What is required - Go through the lines below and tally those containing the string "больных". Respond with the number only.

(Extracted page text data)
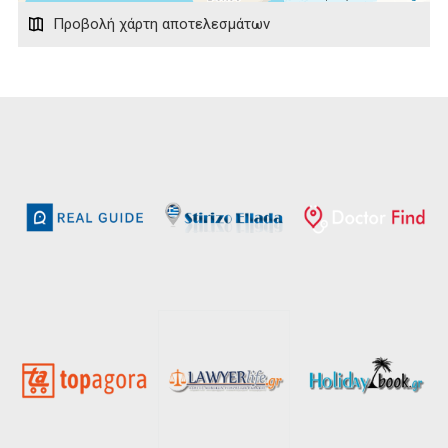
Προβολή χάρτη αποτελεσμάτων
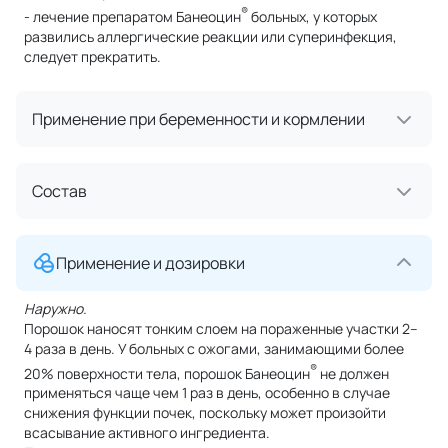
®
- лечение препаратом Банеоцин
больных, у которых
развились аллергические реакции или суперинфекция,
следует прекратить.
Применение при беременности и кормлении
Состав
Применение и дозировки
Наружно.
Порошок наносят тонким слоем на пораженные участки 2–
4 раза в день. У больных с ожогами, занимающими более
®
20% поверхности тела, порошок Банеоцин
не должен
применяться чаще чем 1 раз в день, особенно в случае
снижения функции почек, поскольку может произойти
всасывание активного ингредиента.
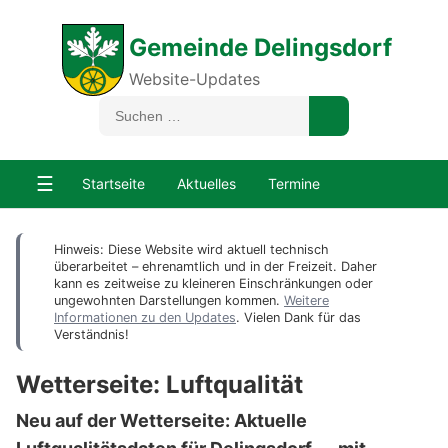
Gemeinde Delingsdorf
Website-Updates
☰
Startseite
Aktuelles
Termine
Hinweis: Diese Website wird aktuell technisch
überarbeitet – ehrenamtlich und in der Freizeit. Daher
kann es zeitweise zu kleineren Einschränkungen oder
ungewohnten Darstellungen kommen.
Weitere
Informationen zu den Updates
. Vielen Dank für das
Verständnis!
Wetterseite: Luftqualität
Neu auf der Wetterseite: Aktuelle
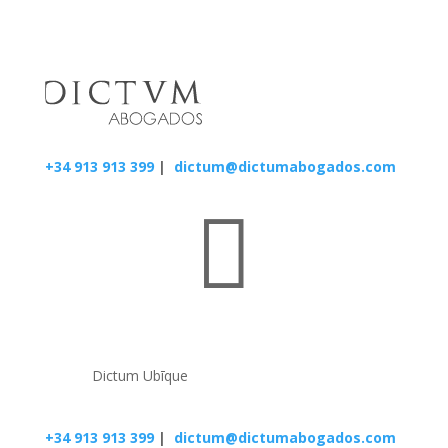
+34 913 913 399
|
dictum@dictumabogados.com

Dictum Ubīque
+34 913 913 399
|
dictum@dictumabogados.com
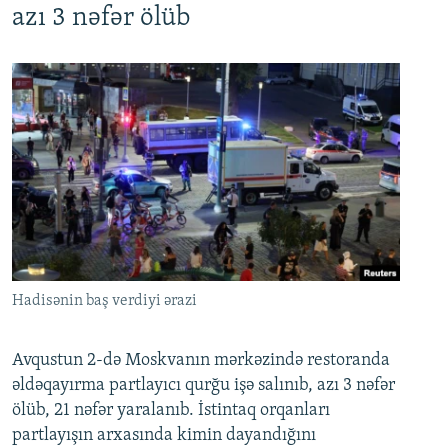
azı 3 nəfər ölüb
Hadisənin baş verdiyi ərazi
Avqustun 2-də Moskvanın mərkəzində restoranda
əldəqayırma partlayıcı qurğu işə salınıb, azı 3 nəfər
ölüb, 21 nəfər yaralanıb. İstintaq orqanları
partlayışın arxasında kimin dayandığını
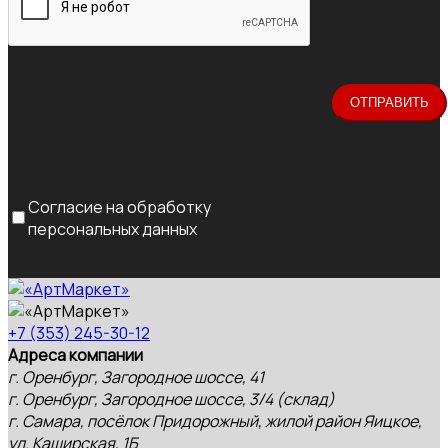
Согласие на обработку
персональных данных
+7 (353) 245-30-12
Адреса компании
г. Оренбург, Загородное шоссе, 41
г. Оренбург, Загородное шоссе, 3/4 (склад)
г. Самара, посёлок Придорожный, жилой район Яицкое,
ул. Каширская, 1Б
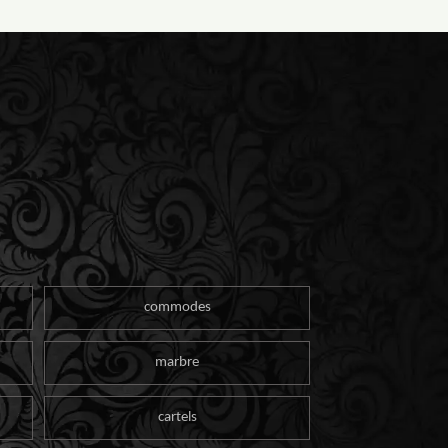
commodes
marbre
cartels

Response below - 2